What This Chapter Is About
A famine lasting three years strikes Israel, and when David seeks the LORD, he learns it is because of Saul's bloodguilt against the Gibeonites -- a people Israel had sworn by oath to protect. David asks the Gibeonites what will make atonement, and they demand seven of Saul's male descendants. David hands them over but spares Mephibosheth son of Jonathan because of his covenant oath. The seven are executed and exposed on a hill before the LORD. Rizpah daughter of Aiah, mother of two of the dead, keeps a harrowing vigil over the bodies, driving away birds and beasts from the start of barley harvest until the rains come. When David hears of her faithfulness, he retrieves the bones of Saul and Jonathan from Jabesh-gilead, gathers the bones of the seven executed men, and buries them all in the tomb of Kish in the land of Benjamin. God responds to the plea for the land. The chapter closes with four accounts of Philistine warriors of enormous stature who are killed by David's men, including one with six fingers on each hand and six toes on each foot.
What Makes This Chapter Remarkable
Rizpah's vigil is one of the most haunting scenes in the Hebrew Bible. She is a concubine with no political power, yet her silent, relentless protection of the dead shames the king into action. The narrator gives no speech to Rizpah -- she simply spreads sackcloth on the rock and stays. Her endurance through months of exposure, fending off vultures by day and jackals by night, is an act of faithful love that the text allows to speak entirely through action. David's response -- recovering Saul's and Jonathan's bones from Jabesh-gilead and burying them properly alongside the seven -- is prompted not by prophetic word or political calculation but by a grieving mother's refusal to let the dead be dishonored.

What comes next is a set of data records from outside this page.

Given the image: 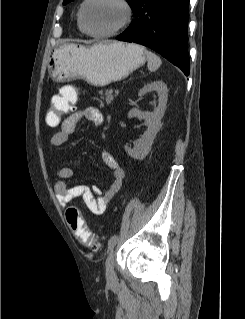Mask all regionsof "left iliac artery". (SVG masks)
Returning <instances> with one entry per match:
<instances>
[{
	"mask_svg": "<svg viewBox=\"0 0 245 319\" xmlns=\"http://www.w3.org/2000/svg\"><path fill=\"white\" fill-rule=\"evenodd\" d=\"M117 241H118V236L113 235L108 241V249L109 250L113 249L114 246L116 245Z\"/></svg>",
	"mask_w": 245,
	"mask_h": 319,
	"instance_id": "1",
	"label": "left iliac artery"
}]
</instances>
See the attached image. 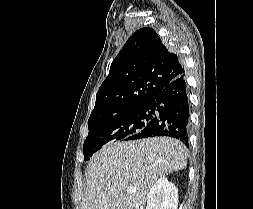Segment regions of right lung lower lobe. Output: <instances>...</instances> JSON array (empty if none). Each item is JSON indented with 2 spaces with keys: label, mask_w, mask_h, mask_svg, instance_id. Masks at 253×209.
Listing matches in <instances>:
<instances>
[{
  "label": "right lung lower lobe",
  "mask_w": 253,
  "mask_h": 209,
  "mask_svg": "<svg viewBox=\"0 0 253 209\" xmlns=\"http://www.w3.org/2000/svg\"><path fill=\"white\" fill-rule=\"evenodd\" d=\"M186 87L184 73L171 81L149 104L154 111L153 118L128 140L168 136L179 139L188 147L189 103Z\"/></svg>",
  "instance_id": "right-lung-lower-lobe-1"
}]
</instances>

The chapter also raises the deeply uncomfortable question of collective punishment: seven men die for Saul's sin against the Gibeonites, and the text presents God as accepting this resolution. The tension between corporate guilt and individual justice runs throughout without easy resolution. The Philistine giant-killer episodes at the chapter's end form an appendix to the David story, cataloguing warriors who finished what David started against Goliath -- the era of the giants is ending.
Translation Friction
The primary friction is theological: how does the execution of Saul's descendants satisfy divine justice? The text says the famine came because of Saul's bloodguilt (dam, 'blood') against the Gibeonites, and the Gibeonites' demand for seven men to be 'hanged before the LORD' (hoqa'nu, a rare verb meaning to expose or impale) raises questions about human sacrifice, vicarious punishment, and the limits of covenant obligation. The verb yaqa (Hiphil, hoqi'anu) in verse 6 is notoriously difficult -- it may mean 'to hang, to expose, to impale, to dislocate' -- and its exact mode of execution is uncertain. We render it as 'execute and expose' to capture the dual sense of killing and public display. The Gibeonite covenant from Joshua 9 is the legal foundation: Saul violated a sworn oath, and blood-debt requires blood-payment. Another friction point: David's exemption of Mephibosheth 'because of the oath of the LORD between them' (verse 7) shows covenant loyalty operating alongside a system of corporate accountability -- David honors one oath (to Jonathan) while fulfilling another (to the Gibeonites). The relationship between these competing obligations is left unresolved.
Connections
The Gibeonite covenant from Joshua 9:3-27 is the backstory -- Israel swore an oath to let the Gibeonites live, and Saul violated it. The execution of Saul's descendants connects back to the warning in 1 Samuel 2:31-33 that Eli's house would be cut off, establishing a pattern where dynastic sin brings dynastic consequences. David's protection of Mephibosheth echoes his oath to Jonathan in 1 Samuel 20:14-17 and 2 Samuel 9, where he showed faithful love to Jonathan's son. Rizpah appeared earlier in 2 Samuel 3:7, where Abner's taking of her provoked a crisis with Ish-bosheth -- she is consistently a figure caught in the machinery of royal politics. The recovery of Saul's and Jonathan's bones from Jabesh-gilead completes the narrative arc begun in 1 Samuel 31:11-13, where the men of Jabesh rescued the bodies from the wall of Beth-shan. The Philistine giant-killers in verses 15-22 connect to the Goliath narrative in 1 Samuel 17 and to the phrase 'born to the raphah' (the giant), creating a frame around David's military career: it began with one giant and ends with four.